Quando la luce è un’illusione

Una mostra molto particolare allestita a Venezia

Cosa accade a un amante del buio crepuscolare quando si reca a visitare una mostra dedicata alla luce, come nel caso dell’esposizione curata da Caroline Bourgeois a Palazzo Grassi. Un viaggio leggero, etereo, avvolgente. Una camminata catartica, quasi di purificazione, in bianco e nero. Quel bianco e nero degli angeli sopra Berlino che tanto affascina la creazione ancora nel divenire.

VENEZIA ― La creazione avviene con la luce. Ovvio, se non ci vedi come fai a manipolare un qualcosa di materico per farlo diventare qualcos’altro.

Oppure no: la creazione avviene al buio: un’idea dentro al cervello, un bambino dentro un utero. Oppure avviene in penombra (qui sbizzarritevi voi a trovare un esempio), ma anche la penombra è luce.

Luce,φῶς/phōs, senza di essa sparirebbe quasi interamente il mondo delle invenzioni e di tante altre cose, specie quello mediatico che ci tampina sempre meno utilmente ventiquattro ore su ventiquattro. E sparirebbe pure la bolletta, e torneremo all’età della pietra, aspettando il sole nascente o un ritaglio di luna per andare a caccia senza inciampare.

Per uno come me, amante del buio crepuscolare, avventurarsi verso la luce vuol dire farsi del male.

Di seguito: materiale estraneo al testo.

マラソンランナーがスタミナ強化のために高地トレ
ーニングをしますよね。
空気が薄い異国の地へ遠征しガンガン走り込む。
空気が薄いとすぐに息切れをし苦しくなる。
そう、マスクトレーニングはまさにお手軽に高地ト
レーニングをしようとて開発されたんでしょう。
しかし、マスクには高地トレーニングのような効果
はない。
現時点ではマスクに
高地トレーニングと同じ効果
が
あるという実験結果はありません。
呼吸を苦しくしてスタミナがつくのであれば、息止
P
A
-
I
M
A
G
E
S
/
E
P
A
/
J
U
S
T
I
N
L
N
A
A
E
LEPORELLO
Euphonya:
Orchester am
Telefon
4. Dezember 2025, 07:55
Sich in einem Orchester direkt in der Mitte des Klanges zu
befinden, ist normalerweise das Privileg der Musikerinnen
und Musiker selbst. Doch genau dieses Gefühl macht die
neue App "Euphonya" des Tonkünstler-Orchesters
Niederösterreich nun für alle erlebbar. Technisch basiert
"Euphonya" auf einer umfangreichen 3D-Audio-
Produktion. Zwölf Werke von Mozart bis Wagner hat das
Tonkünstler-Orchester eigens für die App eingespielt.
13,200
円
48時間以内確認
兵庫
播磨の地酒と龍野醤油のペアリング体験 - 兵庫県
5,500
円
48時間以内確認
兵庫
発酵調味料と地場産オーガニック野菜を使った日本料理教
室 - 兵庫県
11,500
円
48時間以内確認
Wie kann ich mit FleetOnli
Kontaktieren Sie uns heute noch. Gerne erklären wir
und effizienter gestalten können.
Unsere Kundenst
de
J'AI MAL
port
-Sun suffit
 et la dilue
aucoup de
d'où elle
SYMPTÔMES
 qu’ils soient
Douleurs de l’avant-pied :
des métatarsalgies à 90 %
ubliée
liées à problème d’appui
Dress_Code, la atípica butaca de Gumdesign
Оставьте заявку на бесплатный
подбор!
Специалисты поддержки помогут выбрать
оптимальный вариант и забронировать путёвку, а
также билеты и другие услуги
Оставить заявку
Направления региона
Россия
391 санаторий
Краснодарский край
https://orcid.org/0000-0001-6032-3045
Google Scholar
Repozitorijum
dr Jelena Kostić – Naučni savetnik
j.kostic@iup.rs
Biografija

Eppure mi son lasciato sedurre ingenuamente, pensando a Dante e alla sua musa Beatrice che lo conduce per manina a gustare l’ebbrezza dell’empireo.

Ecco, se non ci fosse la luce sparirebbe il concetto di Paradiso. Angeli compresi, che sono entità di pura luce.

Questo mi è venuto in mente a Venezia, davanti all’ingresso di Palazzo Grassi, qualche pomeriggio fa. L’occasione di una visita veneziana, che da un mesetto mi mancava, porta qui, traversando l’Accademia e calle delle Botteghe. Anche per vedere cosa espongono le gallerie d’arte senza visitatori disseminate sul percorso e, al limite, se non ci pare di osservare novità eclatanti, guardarci noi riflessi nelle vetrine come turistelli.

Poi la mostra, o quell’itinerario lungo le sale del palazzo che ha perso la sua origine nobiliare per diventare contenitore di esperimenti creazioni idee.

Cosa ci abbiamo trovato non ve lo dico: ammetto solo che la visita è iniziata con una sorpresa (di luce) davanti all’ingresso. Poi mi ha sorpreso, lo ammetto, l’estrema leggerezza e soavità di quel che ho visto, che abbiamo visto. Figure oscure nella nebbia luminosa, cerchi splendenti che mangiavano il buio. Il blu avvenente d’un salone, la nuvola nucleare di Bikini.

No, mi ero ripromesso di non raccontare nulla. Però lo ammetto, è stato un viaggiare leggero, etereo, avvolgente. Una camminata catartica, di purificazione, in bianco e nero (qualche scheggia di colore non inquinava lo svolgere implosivo del tema). Quel bianco e nero degli angeli sopra Berlino che tanto affascina la creazione ancora nel divenire.

Ecco qua, mi pare d’aver detto tutto (ma spero invece di non aver detto nulla). L’esperienza creativa contemporanea ha bisogno di tante spiegazioni, quelle che non troverete qui ma nella guida scaricabile dal sito.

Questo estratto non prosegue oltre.